## Explore and cluster the neighborhoods in Toronto

Scarping a Wikipedia webpage with BeautifulSoup for Toronto Nieghborhood data 

## 1. Import and install required libraries/modules 

In [3]:
import pandas as pd 
!conda install -c conda-forge beautifulsoup4 --yes         #install beautifulsoup
from bs4 import BeautifulSoup              #for sacraping a webpage
from pandas import DataFrame       #for convering a list to dataframe
import requests        #make a request to get the webpage/url               
print('import and install finished')

Solving environment: done

## Package Plan ##

  environment location: /opt/conda/envs/Python36

  added / updated specs: 
    - beautifulsoup4


The following packages will be downloaded:

    package                    |            build
    ---------------------------|-----------------
    openssl-1.1.1g             |       h516909a_0         2.1 MB  conda-forge
    ca-certificates-2020.6.20  |       hecda079_0         145 KB  conda-forge
    beautifulsoup4-4.9.1       |   py36h9f0ad1d_0         163 KB  conda-forge
    python_abi-3.6             |          1_cp36m           4 KB  conda-forge
    certifi-2020.6.20          |   py36h9f0ad1d_0         151 KB  conda-forge
    ------------------------------------------------------------
                                           Total:         2.6 MB

The following NEW packages will be INSTALLED:

    python_abi:      3.6-1_cp36m       conda-forge

The following packages will be UPDATED:

    beautifulsoup4:  4.7.1-py36_1                

## 2. Request, Scrape (with BeautifulSoup) , Read (with pandas) and convert to Dataframe and name it Toro 

In [5]:
res = requests.get("https://en.wikipedia.org/wiki/List_of_postal_codes_of_Canada:_M")
soup = BeautifulSoup(res.content,'html.parser')    #scrape & parse 
table = soup.find_all('table')[0]    
df = pd.read_html(str(table))[0]    
#made three lists from df for DataFrame
Postal_code = df["Postal Code"].tolist()
Borough = df["Borough"].tolist()
Neighborhood = df["Neighborhood"].tolist()
#make a dictionary for DataFrame
d = {'PostalCodes':Postal_code,'Borough':Borough, 'Neighborhood':Neighborhood}  
#made the DataFrame
Toro = pd.DataFrame(d)
Toro.head()

Unnamed: 0,PostalCodes,Borough,Neighborhood
0,M1A,Not assigned,Not assigned
1,M2A,Not assigned,Not assigned
2,M3A,North York,Parkwoods
3,M4A,North York,Victoria Village
4,M5A,Downtown Toronto,"Regent Park, Harbourfront"

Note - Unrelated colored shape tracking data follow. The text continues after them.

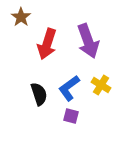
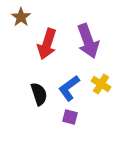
yellow cross: moved 1 px up
purple square: moved 1 px left, 1 px down
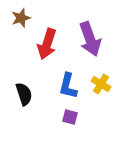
brown star: moved 1 px down; rotated 18 degrees clockwise
purple arrow: moved 2 px right, 2 px up
blue L-shape: moved 1 px left, 2 px up; rotated 40 degrees counterclockwise
black semicircle: moved 15 px left
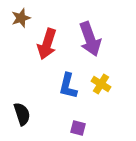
black semicircle: moved 2 px left, 20 px down
purple square: moved 8 px right, 11 px down
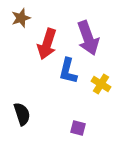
purple arrow: moved 2 px left, 1 px up
blue L-shape: moved 15 px up
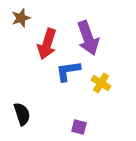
blue L-shape: rotated 68 degrees clockwise
yellow cross: moved 1 px up
purple square: moved 1 px right, 1 px up
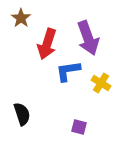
brown star: rotated 18 degrees counterclockwise
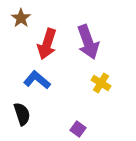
purple arrow: moved 4 px down
blue L-shape: moved 31 px left, 9 px down; rotated 48 degrees clockwise
purple square: moved 1 px left, 2 px down; rotated 21 degrees clockwise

## 3. Remove cells/rows with a Borough not assigned.

In [6]:
# Get names of indices for which column Borough has value Not assigned
indexNames = Toro[ Toro['Borough'] == 'Not assigned' ].index
indexNames
# Delete these row indices from dataFrame
Toro.drop(indexNames , inplace=True)
Toro.head()

Unnamed: 0,PostalCodes,Borough,Neighborhood
2,M3A,North York,Parkwoods
3,M4A,North York,Victoria Village
4,M5A,Downtown Toronto,"Regent Park, Harbourfront"
5,M6A,North York,"Lawrence Manor, Lawrence Heights"
6,M7A,Downtown Toronto,"Queen's Park, Ontario Provincial Government"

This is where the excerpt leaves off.